**EXERCISE INSTRUCTIONS:** Each line below should be repeated exactly, but no picture should be carried over.

***** EXTRACTED INFORMATION

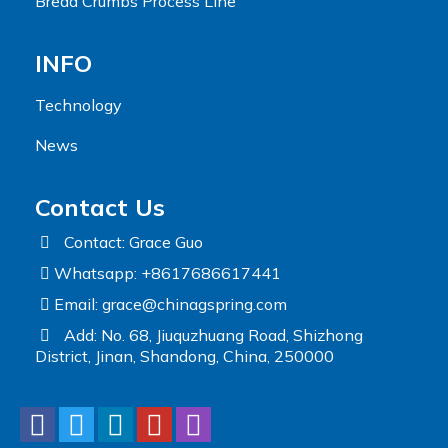
Bread Crumbs Process Line
INFO
Technology
News
Contact Us
Contact: Grace Guo
Whatsapp: +8617686617441
Email:
grace@chinagspring.com
Add: No. 68, Jiuquzhuang Road, Shizhong
District, Jinan, Shandong, China, 250000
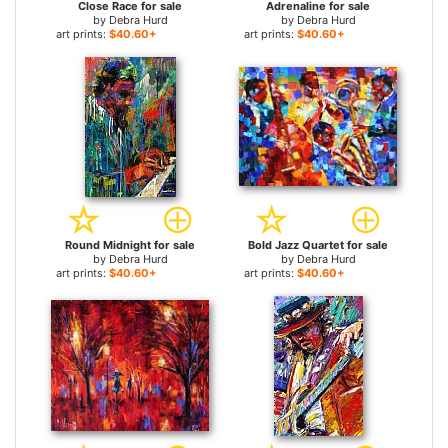
Close Race for sale
Adrenaline for sale
by
Debra Hurd
by
Debra Hurd
art prints:
$40.60+
art prints:
$40.60+
Round Midnight for sale
Bold Jazz Quartet for sale
by
Debra Hurd
by
Debra Hurd
art prints:
$40.60+
art prints:
$40.60+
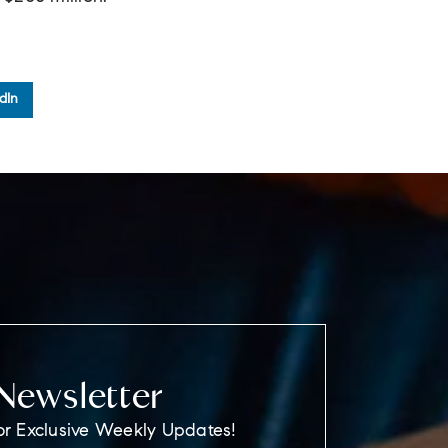
dIn
Newsletter
or Exclusive Weekly Updates!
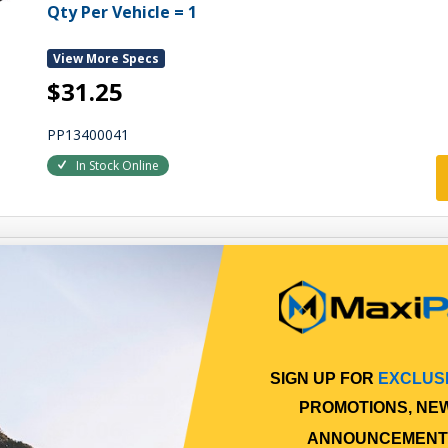
Qty Per Vehicle = 1
View More Specs
$31.25
PP13400041
In Stock Online
IDLER PULLEY
IDLER PULLEY
Qty Per Vehicle = 1
SIGN UP FOR
EXCLUS
View More Specs
PROMOTIONS, NE
$50.06
ANNOUNCEMENT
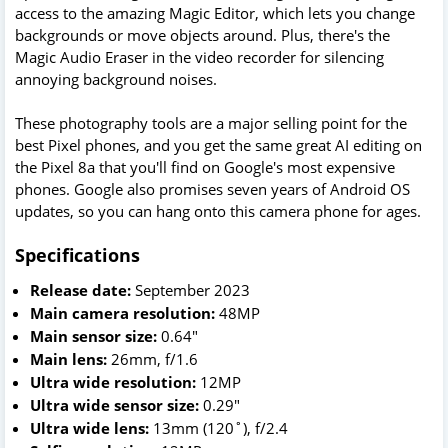
access to the amazing Magic Editor, which lets you change
backgrounds or move objects around. Plus, there's the
Magic Audio Eraser in the video recorder for silencing
annoying background noises.
These photography tools are a major selling point for the
best Pixel phones, and you get the same great AI editing on
the Pixel 8a that you'll find on Google's most expensive
phones. Google also promises seven years of Android OS
updates, so you can hang onto this camera phone for ages.
Specifications
Release date:
September 2023
Main camera resolution:
48MP
Main sensor size:
0.64"
Main lens:
26mm, f/1.6
Ultra wide resolution:
12MP
Ultra wide sensor size:
0.29"
Ultra wide lens:
13mm (120˚), f/2.4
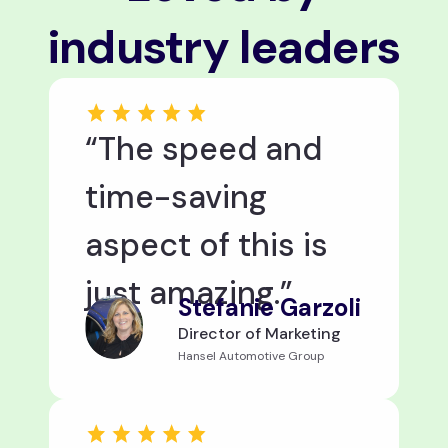
industry leaders
“The speed and
time-saving
aspect of this is
just amazing.”
Stefanie Garzoli
Director of Marketing
Hansel Automotive Group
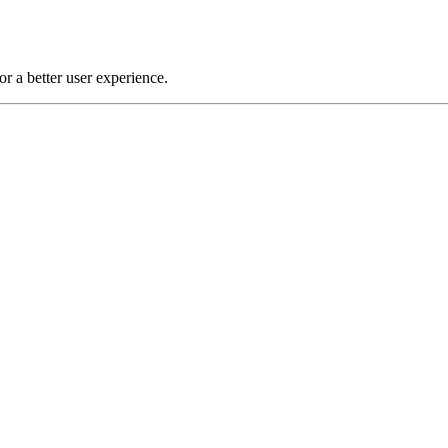
or a better user experience.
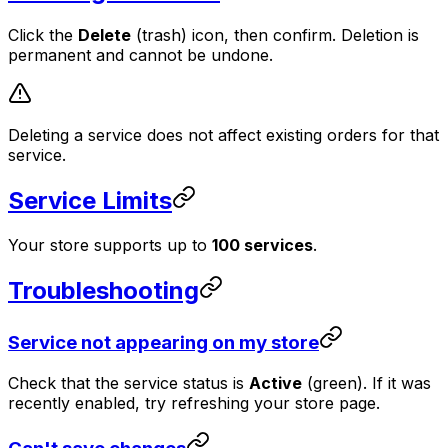
Click the
Delete
(trash) icon, then confirm. Deletion is
permanent and cannot be undone.
Deleting a service does not affect existing orders for that
service.
Service Limits
Your store supports up to
100 services
.
Troubleshooting
Service not appearing on my store
Check that the service status is
Active
(green). If it was
recently enabled, try refreshing your store page.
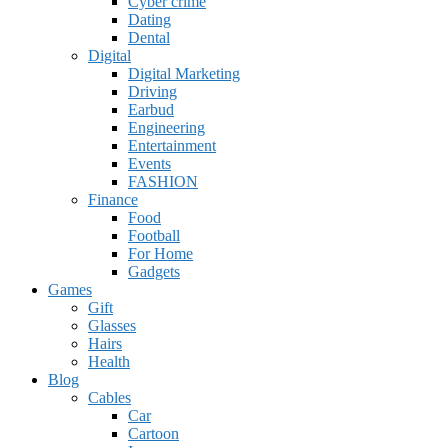
Cyber crime
Dating
Dental
Digital
Digital Marketing
Driving
Earbud
Engineering
Entertainment
Events
FASHION
Finance
Food
Football
For Home
Gadgets
Games
Gift
Glasses
Hairs
Health
Blog
Cables
Car
Cartoon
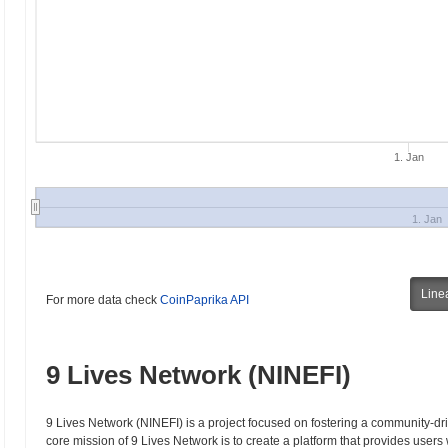
1. Jan
1. Jan
Line
For more data check
CoinPaprika API
9 Lives Network (NINEFI)
9 Lives Network (NINEFI) is a project focused on fostering a community-dr
core mission of 9 Lives Network is to create a platform that provides users w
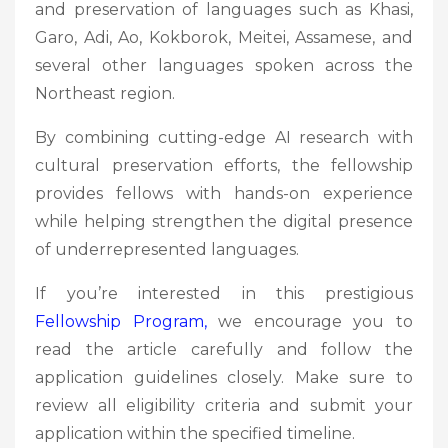
and preservation of languages such as Khasi,
Garo, Adi, Ao, Kokborok, Meitei, Assamese, and
several other languages spoken across the
Northeast region.
By combining cutting-edge AI research with
cultural preservation efforts, the fellowship
provides fellows with hands-on experience
while helping strengthen the digital presence
of underrepresented languages.
If you’re interested in this prestigious
Fellowship
Program,
we encourage you to
read the article carefully and follow the
application guidelines closely. Make sure to
review all eligibility criteria and submit your
application within the specified timeline.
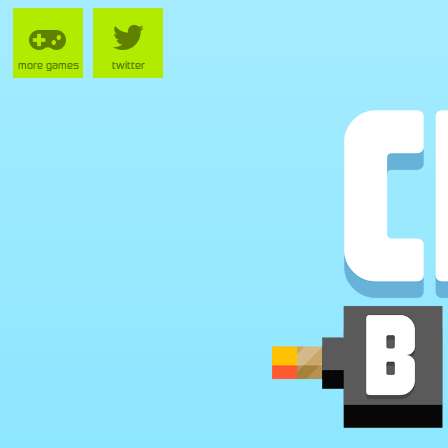
more games
twitter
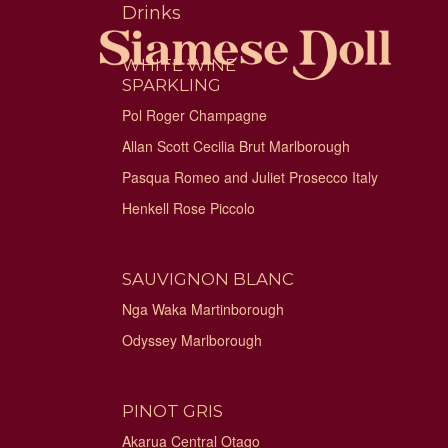
Skip
Drinks
to
content
WHITE WINE
SPARKLING
Pol Roger Champagne
Allan Scott Cecilia Brut Marlborough
Pasqua Romeo and Juliet Prosecco Italy
Henkell Rose Piccolo
SAUVIGNON BLANC
Nga Waka Martinborough
Odyssey Marlborough
PINOT GRIS
Akarua Central Otago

**********

**ANSWER BOX:**
Bread Crumbs Process Line
INFO
Technology
News
Contact Us
Contact: Grace Guo
Whatsapp: +8617686617441
Email:
grace@chinagspring.com
Add: No. 68, Jiuquzhuang Road, Shizhong
District, Jinan, Shandong, China, 250000
Close Race for sale
Adrenaline for sale
by
Debra Hurd
by
Debra Hurd
art prints:
$40.60+
art prints:
$40.60+
Round Midnight for sale
Bold Jazz Quartet for sale
by
Debra Hurd
by
Debra Hurd
art prints:
$40.60+
art prints:
$40.60+
dIn
Newsletter
or Exclusive Weekly Updates!
Qty Per Vehicle = 1
View More Specs
$31.25
PP13400041
In Stock Online
IDLER PULLEY
IDLER PULLEY
Qty Per Vehicle = 1
SIGN UP FOR
EXCLUS
View More Specs
PROMOTIONS, NE
$50.06
ANNOUNCEMENT
access to the amazing Magic Editor, which lets you change
backgrounds or move objects around. Plus, there's the
Magic Audio Eraser in the video recorder for silencing
annoying background noises.
These photography tools are a major selling point for the
best Pixel phones, and you get the same great AI editing on
the Pixel 8a that you'll find on Google's most expensive
phones. Google also promises seven years of Android OS
updates, so you can hang onto this camera phone for ages.
Specifications
Release date:
September 2023
Main camera resolution:
48MP
Main sensor size:
0.64"
Main lens:
26mm, f/1.6
Ultra wide resolution:
12MP
Ultra wide sensor size:
0.29"
Ultra wide lens:
13mm (120˚), f/2.4
industry leaders
“The speed and
time-saving
aspect of this is
just amazing.”
Stefanie Garzoli
Director of Marketing
Hansel Automotive Group
or a better user experience.
Click the
Delete
(trash) icon, then confirm. Deletion is
permanent and cannot be undone.
Deleting a service does not affect existing orders for that
service.
Service Limits
Your store supports up to
100 services
.
Troubleshooting
Service not appearing on my store
Check that the service status is
Active
(green). If it was
recently enabled, try refreshing your store page.
Cyber crime
Dating
Dental
Digital
Digital Marketing
Driving
Earbud
Engineering
Entertainment
Events
FASHION
Finance
Food
Football
For Home
Gadgets
Games
Gift
Glasses
Hairs
Health
Blog
Cables
Car
Cartoon
1. Jan
1. Jan
Line
For more data check
CoinPaprika API
9 Lives Network (NINEFI)
9 Lives Network (NINEFI) is a project focused on fostering a community-dr
core mission of 9 Lives Network is to create a platform that provides users w
and preservation of languages such as Khasi,
Garo, Adi, Ao, Kokborok, Meitei, Assamese, and
several other languages spoken across the
Northeast region.
By combining cutting-edge AI research with
cultural preservation efforts, the fellowship
provides fellows with hands-on experience
while helping strengthen the digital presence
of underrepresented languages.
If you’re interested in this prestigious
Fellowship
Program,
we encourage you to
read the article carefully and follow the
application guidelines closely. Make sure to
review all eligibility criteria and submit your
application within the specified timeline.
more games
twitter
Skip
Drinks
to
content
WHITE WINE
SPARKLING
Pol Roger Champagne
Allan Scott Cecilia Brut Marlborough
Pasqua Romeo and Juliet Prosecco Italy
Henkell Rose Piccolo
SAUVIGNON BLANC
Nga Waka Martinborough
Odyssey Marlborough
PINOT GRIS
Akarua Central Otago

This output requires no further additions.